*THE PROBLEM*.
Since only the words are wanted, reproduce every entry exactly and leave the images behind.

*DATA EXTRACT*.

----------------

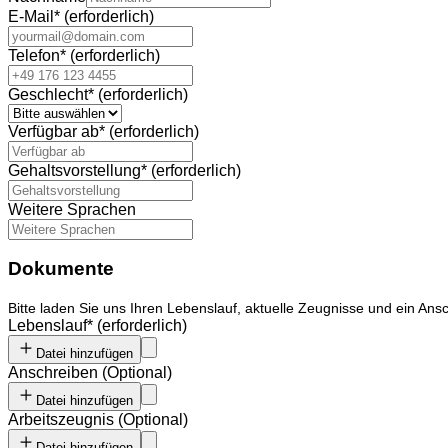
E-Mail
*
(erforderlich)
Telefon
*
(erforderlich)
Geschlecht
*
(erforderlich)
Verfügbar ab
*
(erforderlich)
Gehaltsvorstellung
*
(erforderlich)
Weitere Sprachen
Dokumente
Bitte
laden
Sie uns Ihren Lebenslauf, aktuelle Zeugnisse und ein An
Lebenslauf
*
(erforderlich)
Datei hinzufügen
Anschreiben
(
Optional
)
Datei hinzufügen
Arbeitszeugnis
(
Optional
)
Datei hinzufügen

----------------

*YOUR RESPONSE*.
E-Mail
*
(erforderlich)
Telefon
*
(erforderlich)
Geschlecht
*
(erforderlich)
Verfügbar ab
*
(erforderlich)
Gehaltsvorstellung
*
(erforderlich)
Weitere Sprachen
Dokumente
Bitte
laden
Sie uns Ihren Lebenslauf, aktuelle Zeugnisse und ein An
Lebenslauf
*
(erforderlich)
Datei hinzufügen
Anschreiben
(
Optional
)
Datei hinzufügen
Arbeitszeugnis
(
Optional
)
Datei hinzufügen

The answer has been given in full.